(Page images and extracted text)
====

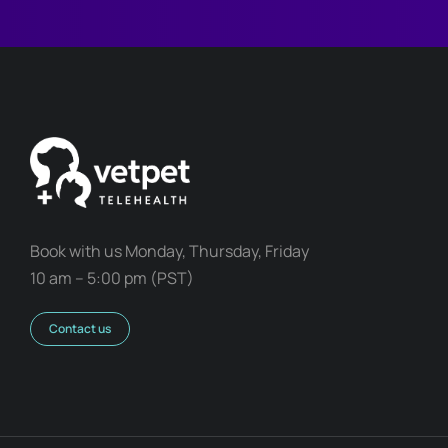
Book with us Monday, Thursday, Friday
10 am – 5:00 pm (PST)
Contact us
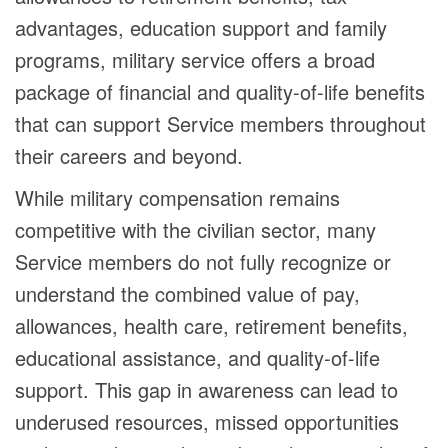
advantages, education support and family
programs, military service offers a broad
package of financial and quality-of-life benefits
that can support Service members throughout
their careers and beyond.
While military compensation remains
competitive with the civilian sector, many
Service members do not fully recognize or
understand the combined value of pay,
allowances, health care, retirement benefits,
educational assistance, and quality-of-life
support. This gap in awareness can lead to
underused resources, missed opportunities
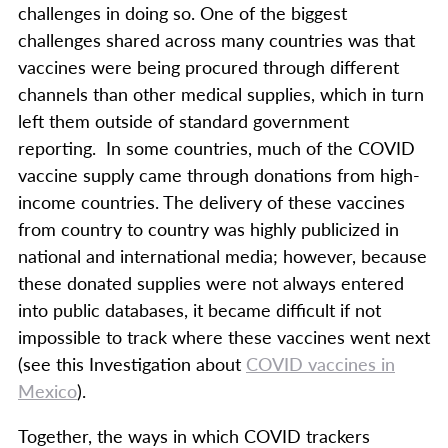
challenges in doing so. One of the biggest
challenges shared across many countries was that
vaccines were being procured through different
channels than other medical supplies, which in turn
left them outside of standard government
reporting. In some countries, much of the COVID
vaccine supply came through donations from high-
income countries. The delivery of these vaccines
from country to country was highly publicized in
national and international media; however, because
these donated supplies were not always entered
into public databases, it became difficult if not
impossible to track where these vaccines went next
(see this Investigation about
COVID vaccines in
Mexico
).
Together, the ways in which COVID trackers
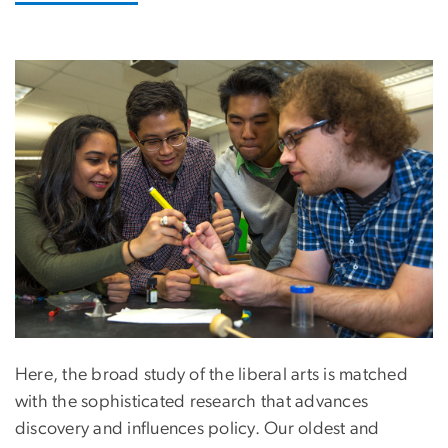
Image
Here, the broad study of the liberal arts is matched
with the sophisticated research that advances
discovery and influences policy. Our oldest and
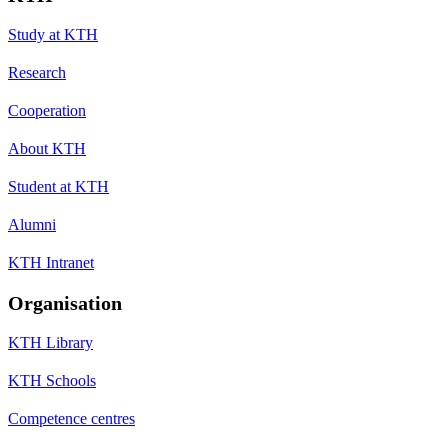
Study at KTH
Research
Cooperation
About KTH
Student at KTH
Alumni
KTH Intranet
Organisation
KTH Library
KTH Schools
Competence centres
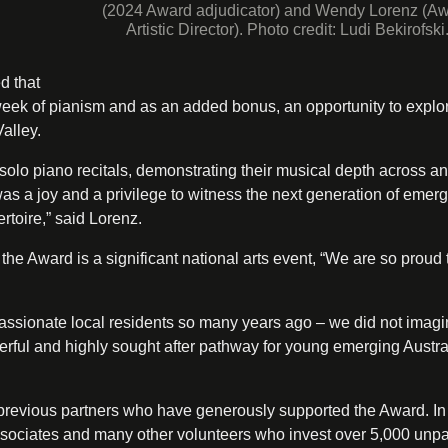
(2024 Award adjudicator) and Wendy Lorenz (A
Artistic Director). Photo credit: Ludi Bekirofski
d that
 week of pianism and as an added bonus, an opportunity to explo
alley.
 solo piano recitals, demonstrating their musical depth across an
as a joy and a privilege to witness the next generation of emer
ertoire,” said Lorenz.
he Award is a significant national arts event, “We are so proud t
sionate local residents so many years ago – we did not imagin
nderful and highly sought after pathway for young emerging Austra
d previous partners who have generously supported the Award. In
Associates and many other volunteers who invest over 5,000 unp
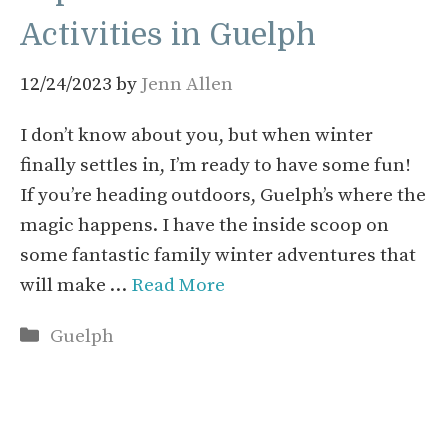
Activities in Guelph
12/24/2023
by
Jenn Allen
I don’t know about you, but when winter
finally settles in, I’m ready to have some fun!
If you’re heading outdoors, Guelph’s where the
magic happens. I have the inside scoop on
some fantastic family winter adventures that
will make …
Read More
Categories
Guelph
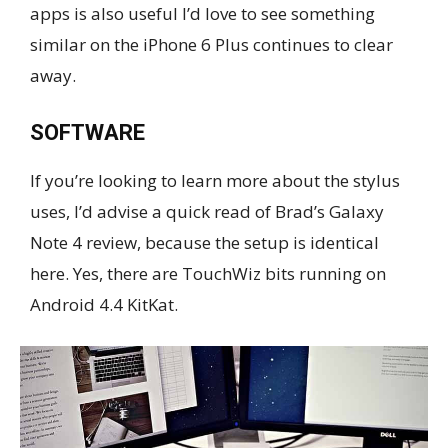
apps is also useful I’d love to see something
similar on the iPhone 6 Plus continues to clear
away.
SOFTWARE
If you’re looking to learn more about the stylus
uses, I’d advise a quick read of Brad’s Galaxy
Note 4 review, because the setup is identical
here. Yes, there are TouchWiz bits running on
Android 4.4 KitKat.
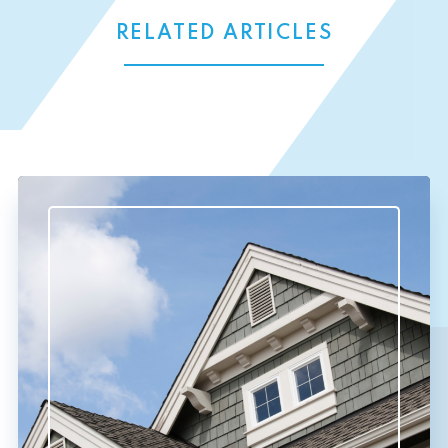
RELATED ARTICLES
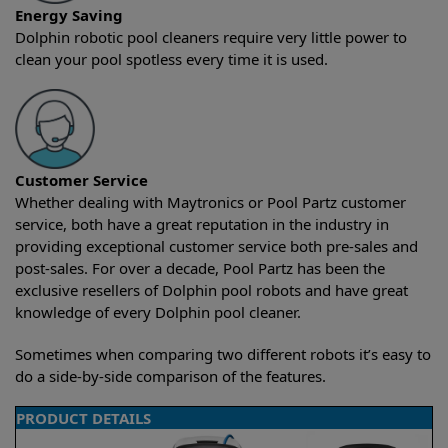
Energy Saving
Dolphin robotic pool cleaners require very little power to
clean your pool spotless every time it is used.
Customer Service
Whether dealing with Maytronics or Pool Partz customer
service, both have a great reputation in the industry in
providing exceptional customer service both pre-sales and
post-sales. For over a decade, Pool Partz has been the
exclusive resellers of Dolphin pool robots and have great
knowledge of every Dolphin pool cleaner.
Sometimes when comparing two different robots it’s easy to
do a side-by-side comparison of the features.
PRODUCT DETAILS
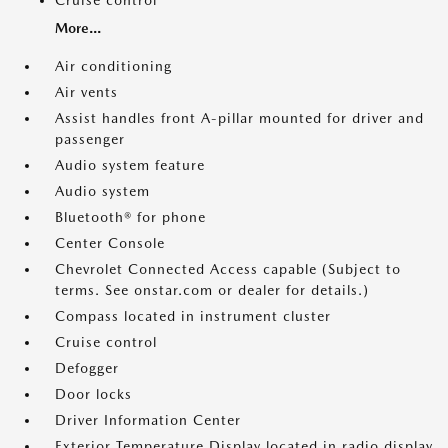
Cruise control
More...
Air conditioning
Air vents
Assist handles front A-pillar mounted for driver and
passenger
Audio system feature
Audio system
Bluetooth® for phone
Center Console
Chevrolet Connected Access capable (Subject to
terms. See onstar.com or dealer for details.)
Compass located in instrument cluster
Cruise control
Defogger
Door locks
Driver Information Center
Exterior Temperature Display located in radio display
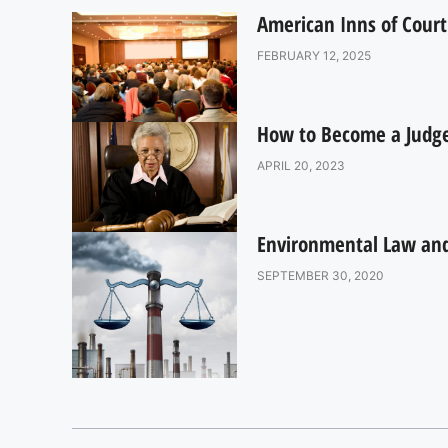
American Inns of Court
FEBRUARY 12, 2025
How to Become a Judge:
APRIL 20, 2023
Environmental Law and 
SEPTEMBER 30, 2020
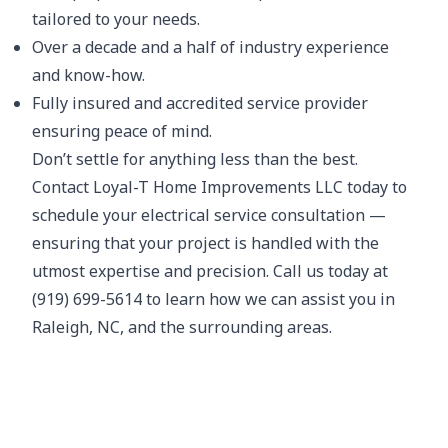
tailored to your needs.
Over a decade and a half of industry experience
and know-how.
Fully insured and accredited service provider
ensuring peace of mind.
Don’t settle for anything less than the best.
Contact Loyal-T Home Improvements LLC today to
schedule your electrical service consultation —
ensuring that your project is handled with the
utmost expertise and precision. Call us today at
(919) 699-5614 to learn how we can assist you in
Raleigh, NC, and the surrounding areas.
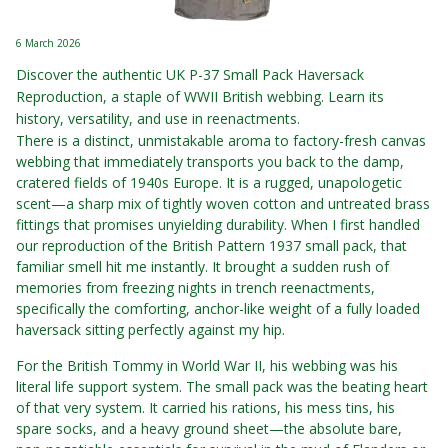
6 March 2026
Discover the authentic UK P-37 Small Pack Haversack
Reproduction, a staple of WWII British webbing. Learn its
history, versatility, and use in reenactments.
There is a distinct, unmistakable aroma to factory-fresh canvas
webbing that immediately transports you back to the damp,
cratered fields of 1940s Europe. It is a rugged, unapologetic
scent—a sharp mix of tightly woven cotton and untreated brass
fittings that promises unyielding durability. When I first handled
our reproduction of the British Pattern 1937 small pack, that
familiar smell hit me instantly. It brought a sudden rush of
memories from freezing nights in trench reenactments,
specifically the comforting, anchor-like weight of a fully loaded
haversack sitting perfectly against my hip.
For the British Tommy in World War II, his webbing was his
literal life support system. The small pack was the beating heart
of that very system. It carried his rations, his mess tins, his
spare socks, and a heavy ground sheet—the absolute bare,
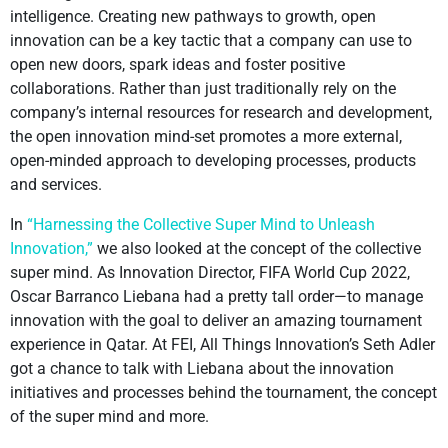
intelligence. Creating new pathways to growth, open
innovation can be a key tactic that a company can use to
open new doors, spark ideas and foster positive
collaborations. Rather than just traditionally rely on the
company’s internal resources for research and development,
the open innovation mind-set promotes a more external,
open-minded approach to developing processes, products
and services.
In
“Harnessing the Collective Super Mind to Unleash
Innovation,”
we also looked at the concept of the collective
super mind. As Innovation Director, FIFA World Cup 2022,
Oscar Barranco Liebana had a pretty tall order—to manage
innovation with the goal to deliver an amazing tournament
experience in Qatar. At FEI, All Things Innovation’s Seth Adler
got a chance to talk with Liebana about the innovation
initiatives and processes behind the tournament, the concept
of the super mind and more.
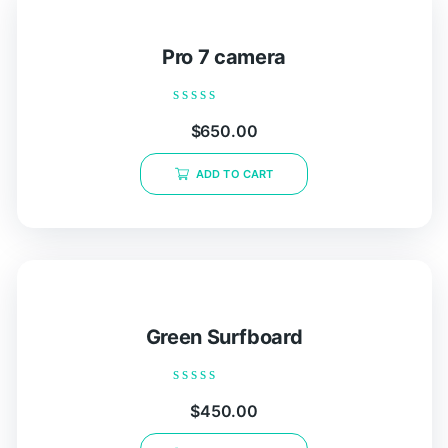
Pro 7 camera
Rated
$
650.00
0
out
of
ADD TO CART
5
Green Surfboard
Rated
$
450.00
0
out
of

====

● ACTIVITY
Skipping any images, write out all the data exactly.

● PROBLEM SOLUTION
Book with us Monday, Thursday, Friday
10 am – 5:00 pm (PST)
Contact us
advantages, education support and family
programs, military service offers a broad
package of financial and quality-of-life benefits
that can support Service members throughout
their careers and beyond.
While military compensation remains
competitive with the civilian sector, many
Service members do not fully recognize or
understand the combined value of pay,
allowances, health care, retirement benefits,
educational assistance, and quality-of-life
support. This gap in awareness can lead to
underused resources, missed opportunities
challenges in doing so. One of the biggest
challenges shared across many countries was that
vaccines were being procured through different
channels than other medical supplies, which in turn
left them outside of standard government
reporting. In some countries, much of the COVID
vaccine supply came through donations from high-
income countries. The delivery of these vaccines
from country to country was highly publicized in
national and international media; however, because
these donated supplies were not always entered
into public databases, it became difficult if not
impossible to track where these vaccines went next
(see this Investigation about
COVID vaccines in
Mexico
).
Together, the ways in which COVID trackers
Image
Here, the broad study of the liberal arts is matched
with the sophisticated research that advances
discovery and influences policy. Our oldest and
Study at KTH
Research
Cooperation
About KTH
Student at KTH
Alumni
KTH Intranet
Organisation
KTH Library
KTH Schools
Competence centres
(2024 Award adjudicator) and Wendy Lorenz (A
Artistic Director). Photo credit: Ludi Bekirofski
d that
 week of pianism and as an added bonus, an opportunity to explo
alley.
 solo piano recitals, demonstrating their musical depth across an
as a joy and a privilege to witness the next generation of emer
ertoire,” said Lorenz.
he Award is a significant national arts event, “We are so proud t
sionate local residents so many years ago – we did not imagin
nderful and highly sought after pathway for young emerging Austra
d previous partners who have generously supported the Award. In
Associates and many other volunteers who invest over 5,000 unp
Activities in Guelph
12/24/2023
by
Jenn Allen
I don’t know about you, but when winter
finally settles in, I’m ready to have some fun!
If you’re heading outdoors, Guelph’s where the
magic happens. I have the inside scoop on
some fantastic family winter adventures that
will make …
Read More
Categories
Guelph
apps is also useful I’d love to see something
similar on the iPhone 6 Plus continues to clear
away.
SOFTWARE
If you’re looking to learn more about the stylus
uses, I’d advise a quick read of Brad’s Galaxy
Note 4 review, because the setup is identical
here. Yes, there are TouchWiz bits running on
Android 4.4 KitKat.
RELATED ARTICLES
Energy Saving
Dolphin robotic pool cleaners require very little power to
clean your pool spotless every time it is used.
Customer Service
Whether dealing with Maytronics or Pool Partz customer
service, both have a great reputation in the industry in
providing exceptional customer service both pre-sales and
post-sales. For over a decade, Pool Partz has been the
exclusive resellers of Dolphin pool robots and have great
knowledge of every Dolphin pool cleaner.
Sometimes when comparing two different robots it’s easy to
do a side-by-side comparison of the features.
PRODUCT DETAILS
Cruise control
More...
Air conditioning
Air vents
Assist handles front A-pillar mounted for driver and
passenger
Audio system feature
Audio system
Bluetooth® for phone
Center Console
Chevrolet Connected Access capable (Subject to
terms. See onstar.com or dealer for details.)
Compass located in instrument cluster
Cruise control
Defogger
Door locks
Driver Information Center
Exterior Temperature Display located in radio display
American Inns of Court
FEBRUARY 12, 2025
How to Become a Judge:
APRIL 20, 2023
Environmental Law and 
SEPTEMBER 30, 2020
tailored to your needs.
Over a decade and a half of industry experience
and know-how.
Fully insured and accredited service provider
ensuring peace of mind.
Don’t settle for anything less than the best.
Contact Loyal-T Home Improvements LLC today to
schedule your electrical service consultation —
ensuring that your project is handled with the
utmost expertise and precision. Call us today at
(919) 699-5614 to learn how we can assist you in
Raleigh, NC, and the surrounding areas.
6 March 2026
Discover the authentic UK P-37 Small Pack Haversack
Reproduction, a staple of WWII British webbing. Learn its
history, versatility, and use in reenactments.
There is a distinct, unmistakable aroma to factory-fresh canvas
webbing that immediately transports you back to the damp,
cratered fields of 1940s Europe. It is a rugged, unapologetic
scent—a sharp mix of tightly woven cotton and untreated brass
fittings that promises unyielding durability. When I first handled
our reproduction of the British Pattern 1937 small pack, that
familiar smell hit me instantly. It brought a sudden rush of
memories from freezing nights in trench reenactments,
specifically the comforting, anchor-like weight of a fully loaded
haversack sitting perfectly against my hip.
For the British Tommy in World War II, his webbing was his
literal life support system. The small pack was the beating heart
of that very system. It carried his rations, his mess tins, his
spare socks, and a heavy ground sheet—the absolute bare,
intelligence. Creating new pathways to growth, open
innovation can be a key tactic that a company can use to
open new doors, spark ideas and foster positive
collaborations. Rather than just traditionally rely on the
company’s internal resources for research and development,
the open innovation mind-set promotes a more external,
open-minded approach to developing processes, products
and services.
In
“Harnessing the Collective Super Mind to Unleash
Innovation,”
we also looked at the concept of the collective
super mind. As Innovation Director, FIFA World Cup 2022,
Oscar Barranco Liebana had a pretty tall order—to manage
innovation with the goal to deliver an amazing tournament
experience in Qatar. At FEI, All Things Innovation’s Seth Adler
got a chance to talk with Liebana about the innovation
initiatives and processes behind the tournament, the concept
of the super mind and more.
Pro 7 camera
Rated
$
650.00
0
out
of
ADD TO CART
5
Green Surfboard
Rated
$
450.00
0
out
of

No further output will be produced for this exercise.